=== The records ===

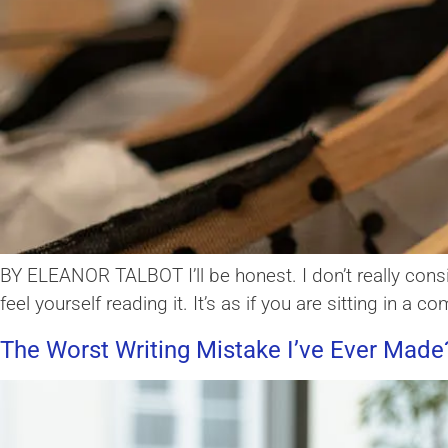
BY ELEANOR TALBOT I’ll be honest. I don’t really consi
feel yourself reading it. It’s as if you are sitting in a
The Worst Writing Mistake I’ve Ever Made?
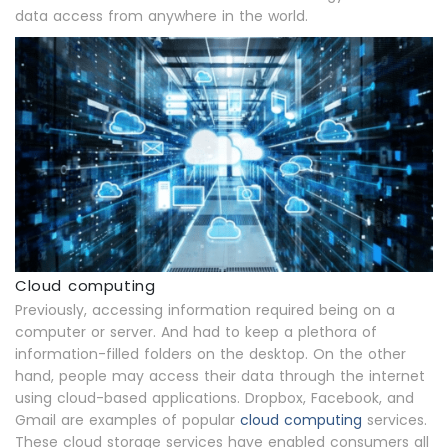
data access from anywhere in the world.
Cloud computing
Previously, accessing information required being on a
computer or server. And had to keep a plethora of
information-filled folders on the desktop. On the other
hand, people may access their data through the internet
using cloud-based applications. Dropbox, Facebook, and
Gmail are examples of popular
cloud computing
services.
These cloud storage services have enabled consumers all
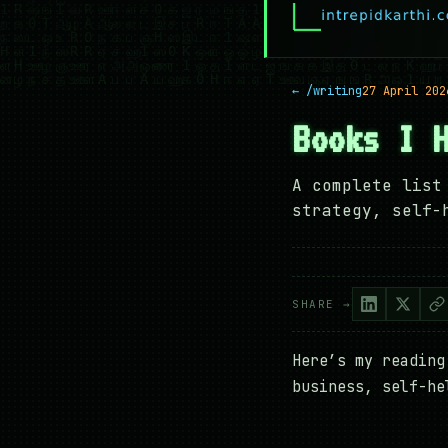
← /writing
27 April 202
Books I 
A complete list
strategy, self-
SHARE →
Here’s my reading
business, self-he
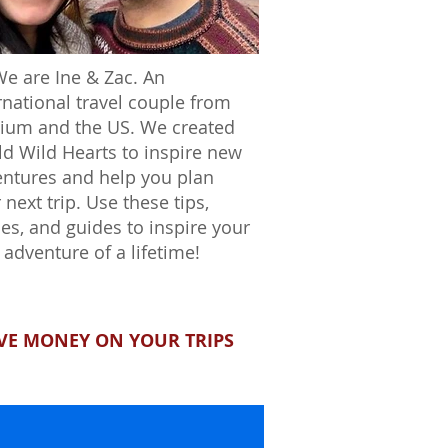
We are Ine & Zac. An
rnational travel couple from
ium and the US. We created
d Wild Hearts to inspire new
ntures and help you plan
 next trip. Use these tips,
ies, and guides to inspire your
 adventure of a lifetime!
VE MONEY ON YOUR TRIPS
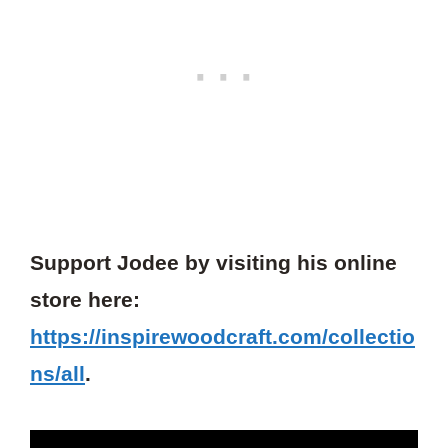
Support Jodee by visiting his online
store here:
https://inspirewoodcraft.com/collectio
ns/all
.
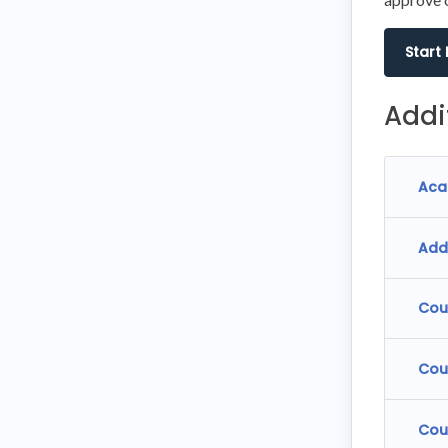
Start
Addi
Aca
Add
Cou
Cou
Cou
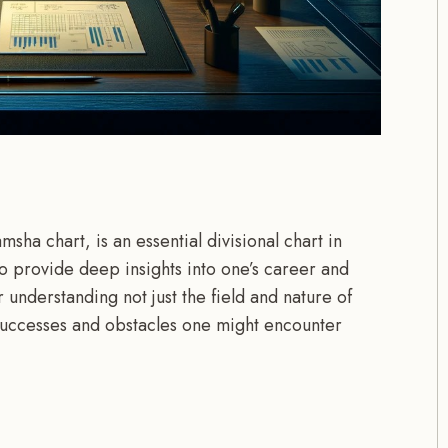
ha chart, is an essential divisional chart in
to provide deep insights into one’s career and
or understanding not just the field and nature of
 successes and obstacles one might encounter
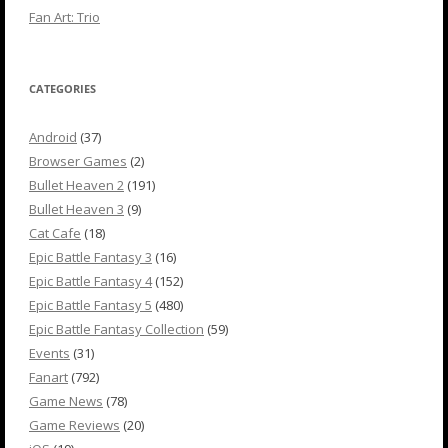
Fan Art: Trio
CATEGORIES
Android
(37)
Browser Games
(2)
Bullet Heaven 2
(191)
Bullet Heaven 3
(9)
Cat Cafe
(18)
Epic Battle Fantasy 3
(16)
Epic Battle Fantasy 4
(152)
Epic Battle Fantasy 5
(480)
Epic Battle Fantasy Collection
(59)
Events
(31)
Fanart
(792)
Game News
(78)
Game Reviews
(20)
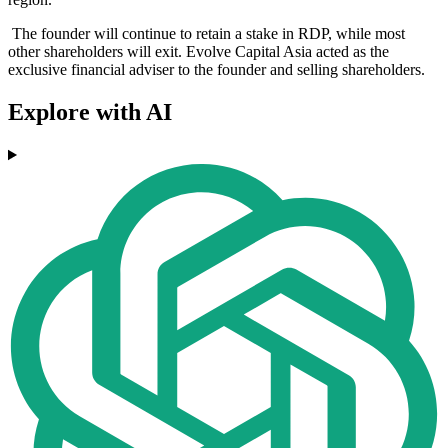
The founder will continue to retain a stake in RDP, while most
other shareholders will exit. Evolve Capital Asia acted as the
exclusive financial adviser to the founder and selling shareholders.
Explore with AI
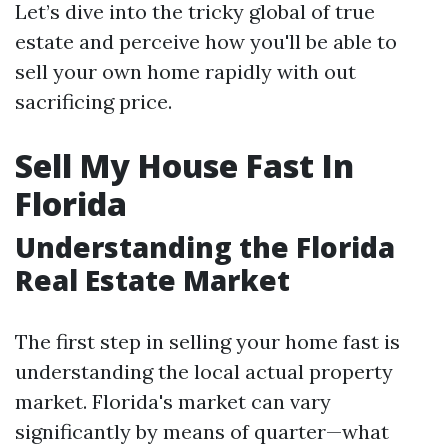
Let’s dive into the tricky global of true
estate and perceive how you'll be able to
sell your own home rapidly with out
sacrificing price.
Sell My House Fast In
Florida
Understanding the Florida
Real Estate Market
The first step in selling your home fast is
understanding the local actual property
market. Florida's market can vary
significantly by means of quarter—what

===

**Problem to work on:** Return, from the data, each line that has the word "services" in it.

**Output of the exercise:**
services.
These cloud storage services have enabled consumers all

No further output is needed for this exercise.